The fact is that the tax office tries to apply new tactics every time it draws up acts and makes a decision. This time, despite the new-old arguments of the tax office, which are completely baseless, the first instance and the appeal refused to grant us the claim. Hope remained only in the Supreme Court, which not only did not let us down, but also to our joy clearly confirmed the mistakes of the previous instances, which we insisted on.
As for practical conclusions from this case, the Supreme Court once again confirmed the immutability of the following approaches:
– The presence or absence of certain documents, as well as deficiencies in their execution, cannot be the basis for concluding that there are no economic transactions, if changes in the structure of assets and liabilities, in the company’s own capital in connection with its economic activity can be seen from other data.
– The position of the Supreme Court is established that the violation by certain suppliers of goods (works, services) in the supply chain of the requirements of tax legislation or the rules of conducting economic activity cannot be the basis for a conclusion that an unfounded tax benefit has been received by a bona fide taxpayer.
– Even proven defectiveness of one of the primary documents for a part of the goods does not confirm the unmerchandisability of the entire lot or contract.
– The Tax Office cannot determine the presence or absence of business transactions between entities based on the register of tax invoices, because they may not be VAT payers. Usually, such situations arise when transportation is carried out by non-VAT payers, that is, tax invoices for such transactions are not registered, and the tax office makes the wrong conclusion that there was neither transportation nor goods.
– The taxpayer cannot be responsible for the formation of documents in relationships in which he was not a party.
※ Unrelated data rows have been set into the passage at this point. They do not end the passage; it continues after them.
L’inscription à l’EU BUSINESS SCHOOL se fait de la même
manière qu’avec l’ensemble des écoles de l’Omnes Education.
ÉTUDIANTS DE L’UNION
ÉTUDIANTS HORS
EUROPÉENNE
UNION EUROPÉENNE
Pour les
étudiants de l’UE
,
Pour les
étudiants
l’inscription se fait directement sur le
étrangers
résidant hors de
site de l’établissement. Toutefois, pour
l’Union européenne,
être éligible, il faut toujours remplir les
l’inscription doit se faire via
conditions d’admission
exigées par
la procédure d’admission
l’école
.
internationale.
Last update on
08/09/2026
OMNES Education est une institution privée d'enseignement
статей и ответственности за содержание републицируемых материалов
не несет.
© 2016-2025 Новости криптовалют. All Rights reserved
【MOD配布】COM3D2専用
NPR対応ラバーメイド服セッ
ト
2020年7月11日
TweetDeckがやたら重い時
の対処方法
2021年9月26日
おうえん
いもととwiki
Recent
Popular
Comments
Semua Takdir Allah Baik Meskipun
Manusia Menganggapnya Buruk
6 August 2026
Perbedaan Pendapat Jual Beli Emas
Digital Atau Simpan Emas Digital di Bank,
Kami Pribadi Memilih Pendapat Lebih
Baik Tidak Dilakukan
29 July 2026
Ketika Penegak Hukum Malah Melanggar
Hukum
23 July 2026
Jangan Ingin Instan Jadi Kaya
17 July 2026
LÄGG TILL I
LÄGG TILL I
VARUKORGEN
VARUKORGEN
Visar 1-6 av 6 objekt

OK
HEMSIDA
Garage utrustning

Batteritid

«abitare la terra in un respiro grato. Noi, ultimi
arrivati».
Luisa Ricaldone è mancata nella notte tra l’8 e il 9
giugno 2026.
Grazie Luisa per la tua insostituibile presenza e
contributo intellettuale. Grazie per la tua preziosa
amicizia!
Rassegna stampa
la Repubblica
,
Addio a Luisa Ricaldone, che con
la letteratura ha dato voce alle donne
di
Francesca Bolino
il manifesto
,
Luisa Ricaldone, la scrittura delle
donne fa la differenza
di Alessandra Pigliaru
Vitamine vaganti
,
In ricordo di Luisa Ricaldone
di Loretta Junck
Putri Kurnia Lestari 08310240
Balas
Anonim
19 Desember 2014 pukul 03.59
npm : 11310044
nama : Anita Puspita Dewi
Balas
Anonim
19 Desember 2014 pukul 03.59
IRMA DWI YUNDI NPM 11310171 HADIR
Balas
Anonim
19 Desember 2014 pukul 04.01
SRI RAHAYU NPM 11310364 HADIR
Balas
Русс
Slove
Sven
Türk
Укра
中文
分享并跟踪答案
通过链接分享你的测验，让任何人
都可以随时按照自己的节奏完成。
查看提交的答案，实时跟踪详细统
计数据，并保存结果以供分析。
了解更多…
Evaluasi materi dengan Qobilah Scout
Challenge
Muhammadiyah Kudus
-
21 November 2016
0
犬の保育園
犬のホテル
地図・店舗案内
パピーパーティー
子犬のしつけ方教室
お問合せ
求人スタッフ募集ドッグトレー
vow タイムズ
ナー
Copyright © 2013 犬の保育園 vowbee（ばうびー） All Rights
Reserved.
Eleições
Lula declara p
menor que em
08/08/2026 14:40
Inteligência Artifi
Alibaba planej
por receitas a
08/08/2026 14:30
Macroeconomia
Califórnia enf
For example, for freight invoices, as the goods were delivered at the expense of the supplier.
– If there is an elevator and especially a port at the place of delivery, they must issue and register warehouse documents, this significantly helps to bring the commerciality of the operation.
– The tax office cannot refer to facts and/or documents and their absence in a court hearing, if they were not investigated during the audit and are not the basis of the conclusions set forth in the act.
And we would also like to add: compliance, control of execution of documents by the counterparty, collection of documents along the supply chain are certainly not the responsibility of your business, but if you reimburse VAT, then these actions will significantly reduce the risks of tax claims and increase the chances of success of the court case, if any.